On further inspection, PVC pipes were observed running from different sections of the pen, all converging into a septic tank.

“You could see that I start to deal with the matter here. You could see they haven’t even been finished yet, but I took care of the water problem from running into their lands,”

But according to Lauren, the problem still persists.

She stated that she has lodged complaints at the health department about the matter, beginning some years ago, and as recently as last month, but nothing has been done about the situation.

“I went back again and this time I spoke to someone there who called Mark Smart and told him to take the water off my land and up to the time, nothing ain’t do,” the woman said.

“The water is burning out my plantains. When I saw the condition on Monday, I went to Human Rights and I went to the health department and they said they are working on it and it is a ticklish situation,” she related.

According to Lauren, she related her problem to representatives from the Ministry of Health and Ministry of Agriculture who visited them at North Union.

“I show them the pipe he has coming from the land and it is not properly protected. He has all the water from the pen coming down in my land.”

She further added that it has been rough financially, because they have not been able to reap their produce and noted they have to repay a loan taken from the FSC.

“When the plantains get destroyed, I won’t be able to pay back the loan because I have nothing to show for it,” she stressed.

Her son, Caswell Smart, also a farmer, said several tracks have been created in their land by the heavy water.

“We are seeking redress. We are seeking help because it is overdue now. This thing is going on for a long time,” Caswell added.

“It’s just us alone and people in the church above the road does complain about the smell. The smell is definitely a problem in this residential area,” he said.
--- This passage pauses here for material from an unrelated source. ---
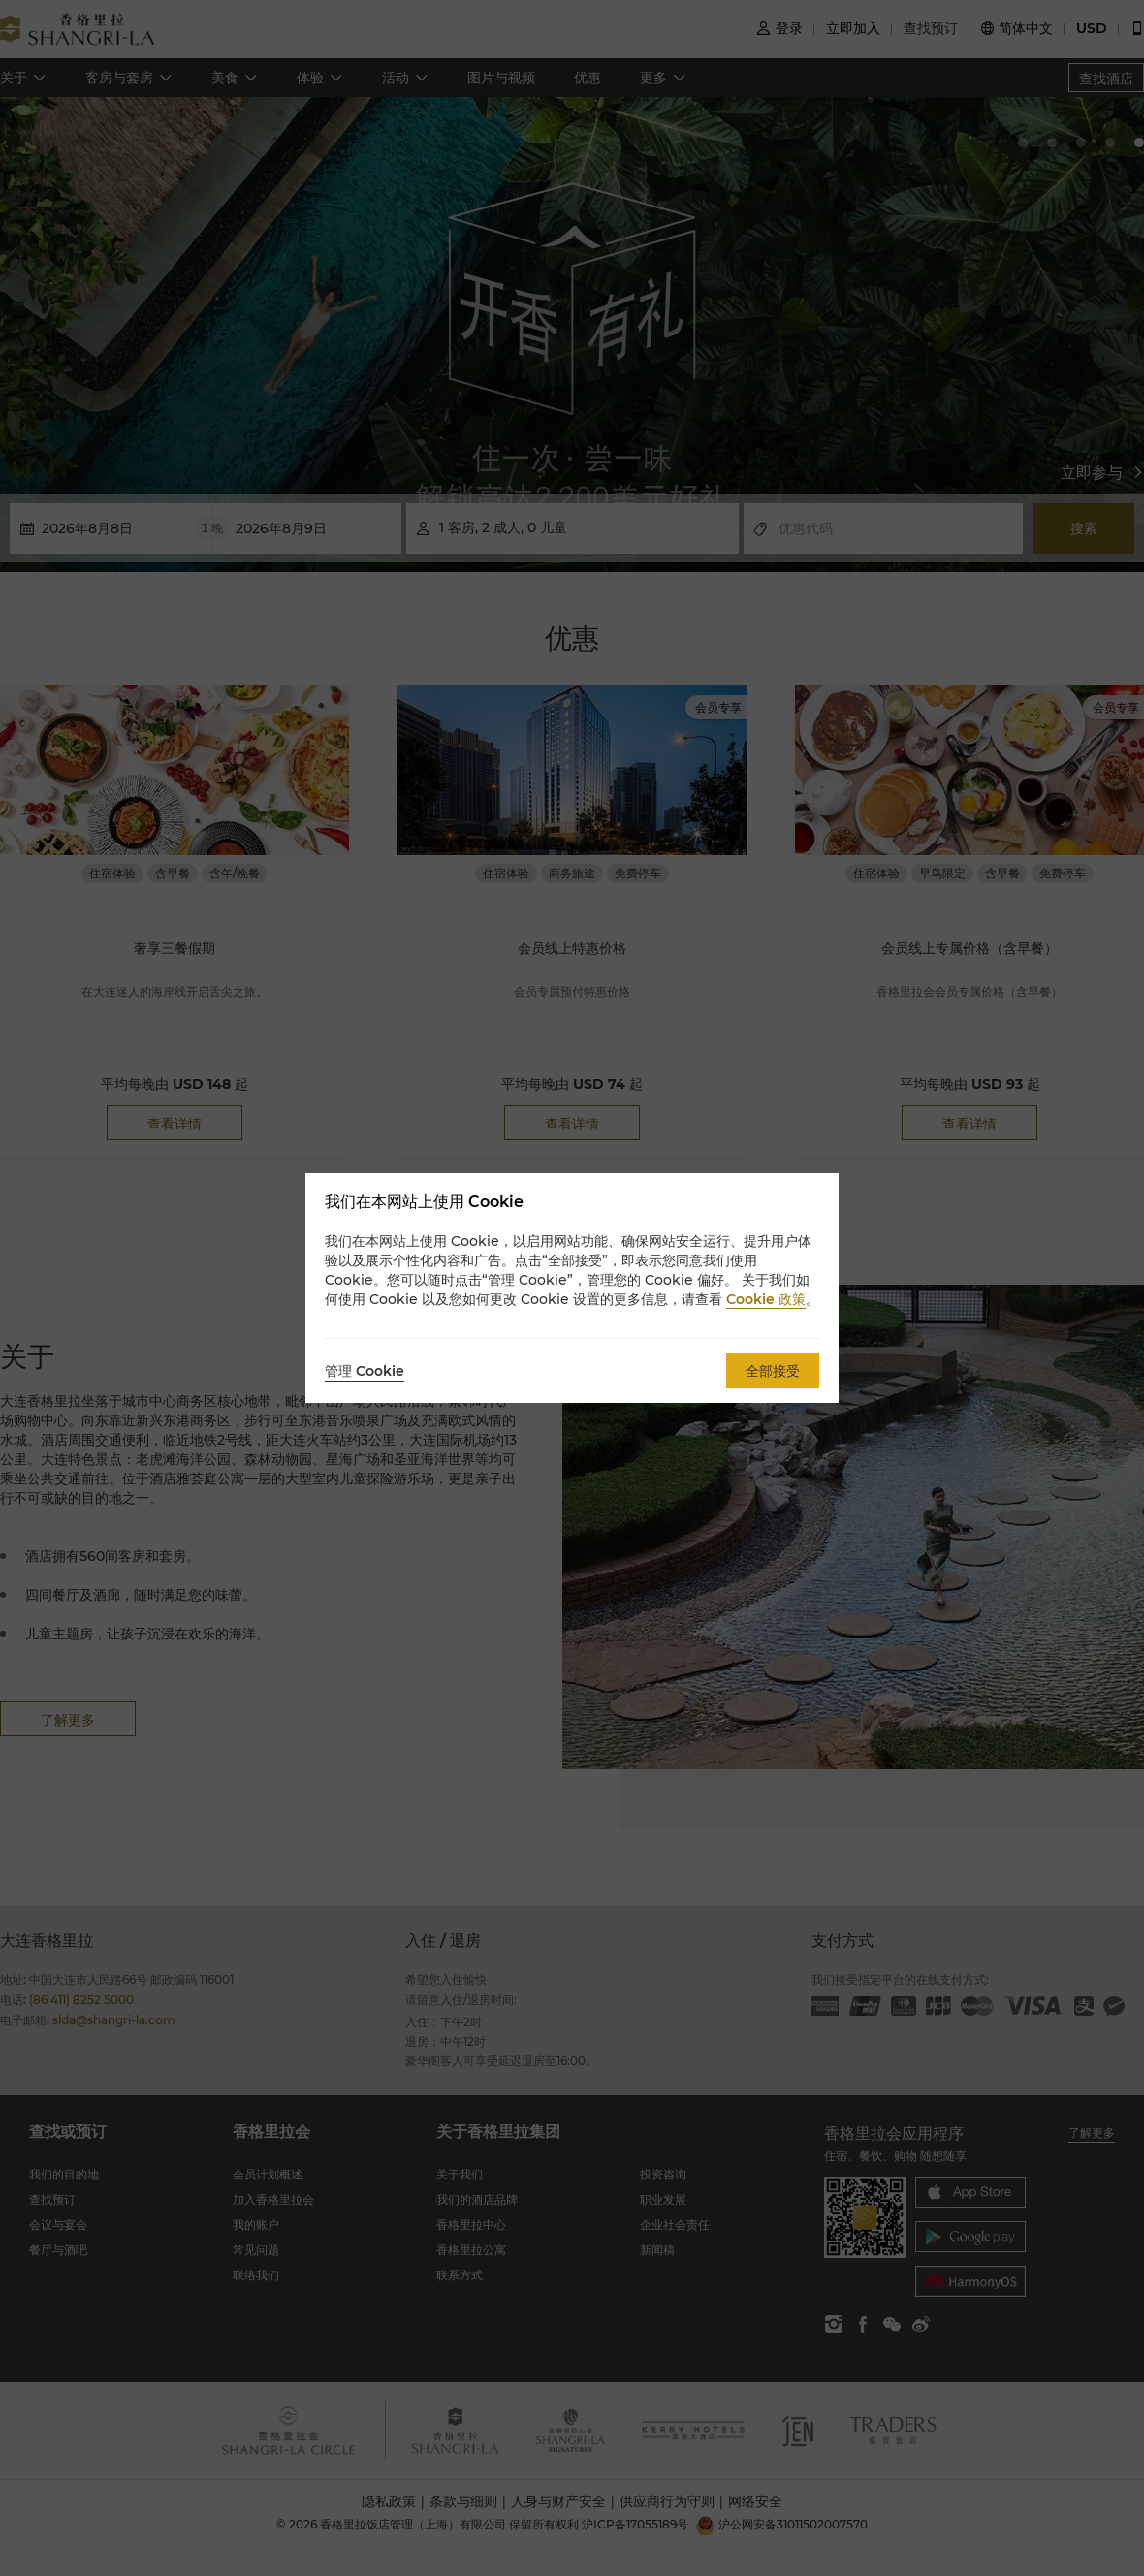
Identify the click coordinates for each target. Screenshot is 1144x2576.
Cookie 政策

Another resident of the area, who spoke on the condition of anonymity, confirmed that several persons who attend the church complain about the foul smell coming from his land.
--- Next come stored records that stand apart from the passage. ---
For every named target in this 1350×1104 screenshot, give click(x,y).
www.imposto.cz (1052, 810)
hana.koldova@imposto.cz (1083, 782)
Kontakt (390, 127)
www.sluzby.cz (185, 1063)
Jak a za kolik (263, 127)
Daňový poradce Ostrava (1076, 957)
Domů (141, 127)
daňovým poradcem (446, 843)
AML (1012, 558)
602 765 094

“The pig pen is really a distraction. I know it’s affecting a lot of people. If he can’t manage them, he best get rid of them. People does come to the church and

does complain about the scent. Last week we had harvest and people had to be fanning the scent away.”

While stating that he is mindful that Smart has bills to meet and a family to provide for, the resident feels Smart has too many animals there.
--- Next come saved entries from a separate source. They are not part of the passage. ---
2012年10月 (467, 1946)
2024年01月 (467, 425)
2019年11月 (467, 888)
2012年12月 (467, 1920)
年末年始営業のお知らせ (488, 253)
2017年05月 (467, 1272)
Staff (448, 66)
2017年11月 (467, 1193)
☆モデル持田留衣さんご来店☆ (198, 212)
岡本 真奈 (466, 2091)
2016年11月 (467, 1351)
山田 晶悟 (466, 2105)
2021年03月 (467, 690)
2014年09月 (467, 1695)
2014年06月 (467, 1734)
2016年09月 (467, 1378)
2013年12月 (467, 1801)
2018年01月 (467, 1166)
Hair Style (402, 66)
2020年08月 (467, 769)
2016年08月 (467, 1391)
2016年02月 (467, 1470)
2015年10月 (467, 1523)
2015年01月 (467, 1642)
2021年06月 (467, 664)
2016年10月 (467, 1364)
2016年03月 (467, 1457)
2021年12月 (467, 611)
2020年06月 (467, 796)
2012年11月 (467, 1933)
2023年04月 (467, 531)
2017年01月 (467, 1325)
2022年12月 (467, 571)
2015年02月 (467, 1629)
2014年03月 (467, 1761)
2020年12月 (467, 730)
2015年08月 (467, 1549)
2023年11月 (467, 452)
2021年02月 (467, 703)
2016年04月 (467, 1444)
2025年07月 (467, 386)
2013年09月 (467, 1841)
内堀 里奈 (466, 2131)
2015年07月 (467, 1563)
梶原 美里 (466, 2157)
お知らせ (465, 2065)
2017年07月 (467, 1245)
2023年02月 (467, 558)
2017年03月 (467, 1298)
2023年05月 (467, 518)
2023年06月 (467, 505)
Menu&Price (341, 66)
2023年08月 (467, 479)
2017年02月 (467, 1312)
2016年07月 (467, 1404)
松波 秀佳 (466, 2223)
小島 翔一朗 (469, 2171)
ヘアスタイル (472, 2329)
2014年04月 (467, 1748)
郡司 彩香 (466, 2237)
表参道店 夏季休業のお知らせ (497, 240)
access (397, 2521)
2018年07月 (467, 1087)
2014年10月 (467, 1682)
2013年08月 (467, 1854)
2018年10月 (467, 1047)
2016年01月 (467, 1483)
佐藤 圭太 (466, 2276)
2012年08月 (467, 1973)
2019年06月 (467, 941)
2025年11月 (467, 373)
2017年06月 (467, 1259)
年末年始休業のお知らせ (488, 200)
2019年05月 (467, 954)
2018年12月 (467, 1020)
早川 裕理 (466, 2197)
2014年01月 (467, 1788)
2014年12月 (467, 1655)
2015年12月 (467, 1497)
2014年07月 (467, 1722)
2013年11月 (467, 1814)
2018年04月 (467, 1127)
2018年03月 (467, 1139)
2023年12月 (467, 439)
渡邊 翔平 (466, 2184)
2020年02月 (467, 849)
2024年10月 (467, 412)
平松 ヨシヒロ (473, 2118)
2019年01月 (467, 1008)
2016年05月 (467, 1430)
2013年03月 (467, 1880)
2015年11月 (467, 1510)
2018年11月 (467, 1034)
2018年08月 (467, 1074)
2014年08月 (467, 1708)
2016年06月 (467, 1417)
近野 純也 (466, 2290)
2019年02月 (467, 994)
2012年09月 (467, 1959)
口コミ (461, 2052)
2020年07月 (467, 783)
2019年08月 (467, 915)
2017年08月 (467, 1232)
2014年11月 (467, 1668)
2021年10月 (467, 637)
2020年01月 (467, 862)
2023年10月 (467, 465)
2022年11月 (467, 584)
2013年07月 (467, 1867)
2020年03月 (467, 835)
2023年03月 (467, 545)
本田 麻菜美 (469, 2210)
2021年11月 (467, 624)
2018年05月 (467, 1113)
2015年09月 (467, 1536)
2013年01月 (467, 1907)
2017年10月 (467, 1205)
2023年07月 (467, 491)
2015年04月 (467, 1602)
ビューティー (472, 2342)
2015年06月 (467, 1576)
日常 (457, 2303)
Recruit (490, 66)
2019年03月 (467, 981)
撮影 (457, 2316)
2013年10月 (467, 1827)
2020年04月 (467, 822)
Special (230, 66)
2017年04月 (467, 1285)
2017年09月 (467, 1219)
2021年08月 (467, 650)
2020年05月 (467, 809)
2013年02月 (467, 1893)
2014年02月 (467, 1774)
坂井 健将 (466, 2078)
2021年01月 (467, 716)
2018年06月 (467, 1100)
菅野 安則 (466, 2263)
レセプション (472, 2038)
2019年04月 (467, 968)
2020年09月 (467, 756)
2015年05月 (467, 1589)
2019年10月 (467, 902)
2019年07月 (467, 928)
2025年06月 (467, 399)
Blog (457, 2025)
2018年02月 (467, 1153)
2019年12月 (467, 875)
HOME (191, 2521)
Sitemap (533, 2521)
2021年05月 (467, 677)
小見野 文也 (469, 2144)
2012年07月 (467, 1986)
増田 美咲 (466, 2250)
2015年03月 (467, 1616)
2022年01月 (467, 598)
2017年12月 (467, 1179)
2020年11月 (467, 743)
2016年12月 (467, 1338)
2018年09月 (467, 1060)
“Something needs to be done about it. Something really needs to be done. I don’t mind someone rearing pigs, but he just has too many,” he said.

Another resident, who also wished for her name not to be mentioned, said her children have been falling ill, allegedly from the scent coming from his land.

“When I come out of my house, I actually have to close up the house because of the scent. I don’t know if they don’t smell and they living in the yard, but people always passing and have to cover their nose…”

With the mounting pressure, the pig farmer says he is now at his wits’ end about his next move. “They frustrate me really bad. If I do away with my pigs, I don’t know what I will do. I have been doing this for over 20 years. I came from humble beginnings. Even when they came and make a report about the situation, the water had already stopped running in their lands a long time,” Smart said.

“Plantains have so many diseases right now and I don’t see the damaged crops they are speaking about. Right now, I just keep looking all over for sale for the pigs. As I dey home today, I was waiting on people who supposed to come and buy some of the pigs from me,” he said.

Although he’s been told he has to get rid of the livestock, Smart still spoke about doing additional remedial work on the farm, to bring an end to what has been happening.

“Even that I have to get rid of the pigs, I still have to spend money to protect the water from going down in my brother’s place. Some of the water used to escape, but I took care of that,” he said.

When contacted, senior environmental health officer in the PHD, Carlos Wilson, when asked about the matter, told us that we had to speak with Neri James, head of the department, who, up to press time, was out of State.

Another employee of the PHD told us that the health officer who was dealing directly with the matter was out in the field.